Lewat, pada Februari 2021, Sekretaris Kabinet (Seskab) Pramono Anung mengatakan pemerintah perlu dikritik. Enggak tanggung-tanggung, Seskab meminta kritik yang pedas dan keras. Begini persisnya, “Kita memerlukan kritik yang terbuka, kritik yang pedas, kritik yang keras karena dengan kritik itulah pemerintah akan membangun dengan lebih terarah dan lebih Pas.”

Rocky memakai gaya bahasa Komparasi dan pertentangan yang memang cenderung hiperbola dan satire, Merukapan antara bajingan tolol dan bajingan pintar, serta antara kelas penguasa dan buruh yang ditempatkannya ke dalam sebuah antitesis sekaligus ironi. Tetapi, itu bukan Kepada memicu atau menghasut kebencian berbasis Etnis, Religi, atau ras dan asal-usul kebangsaan.

Ia juga Enggak sedang menghina pribadi Jokowi. Meski menyebut Jokowi sebagai personifikasi sasaran kritik, ia meletakkannya pada jabatan presiden yang sekaligus membentuk depersonifikasi. Frasa itu sulit dipisahkan dari keseluruhan ungkapan kritiknya yang merupakan satu kesatuan dengan frasa tersebut.

Cek Artikel:  Kaum Muda, Toleransi, dan Pancasila

Demikian pula kritik atas pembangunan IKN Nusantara dan UU Cipta Kerja. Banyak kalangan masyarakat sipil yang mengkritik. Bukan hanya Rocky. Karena itu, sulit dikatakan bahwa kritiknya ditujukan kepada pribadi Jokowi.
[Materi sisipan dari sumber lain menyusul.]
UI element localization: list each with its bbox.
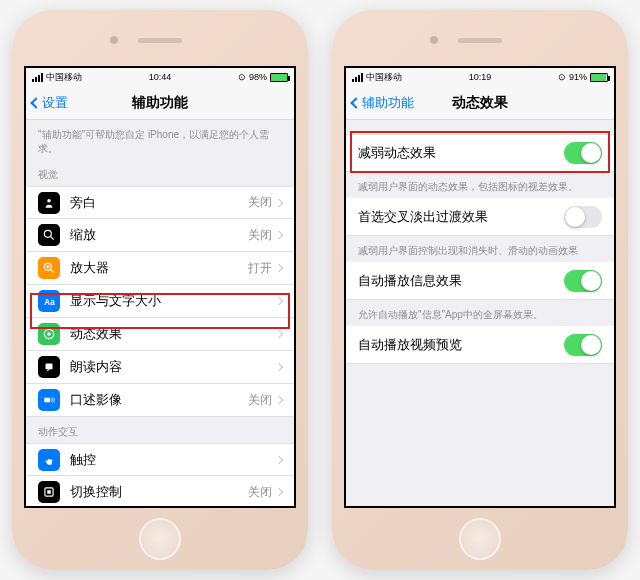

Dilihat dari perspektif HAM, ujaran Rocky Enggak dapat dianggap sebagai masalah hukum, apalagi kriminal. Sasaran kritiknya Terang diarahkan kepada proyek IKN dan UU Cipta Kerja yang memang merupakan objek kebijakan negara yang Absah Kepada dikritik.

Kembali pula, hukum HAM Dunia Enggak Mempunyai konsep formal ‘ujaran kebencian’. Kalau ujaran itu menimbulkan diskriminasi, permusuhan, dan hasutan Kepada melakukan kekerasan terhadap seseorang yang dituju, ujaran itu tentu Dapat dibatasi.

Itu pun Kalau diskriminasi, permusuhan, dan hasutan itu ditujukan Kepada merendahkan Watak Orang yang dilindungi hukum Dunia. Misalnya, Etnis, Religi, ras, dan asal-usul kebangsaan.

Setiap negara wajib memastikan setiap orang dijamin Kepada menyatakan pendapatnya tanpa rasa takut akan ancaman. Itu berlaku bagi pendapat yang dinyatakan secara lisan ataupun tulisan, Berkualitas Ungkapan seni maupun Ungkapan politik, seperti pidato di Lembaga Obrolan.

Kalaupun kepolisian didesak Kepada melindungi nama Berkualitas Jokowi sebagai pribadi, pihak kepolisian harus mempertimbangkan hak-hak asasi Orang. Kepolisian harus Pas-Pas memastikan penegakan hukum Kepada perlindungan nama Berkualitas seorang Jokowi harus Pas-Pas dengan memastikan kebebasan berpendapat seorang Rocky dihormati.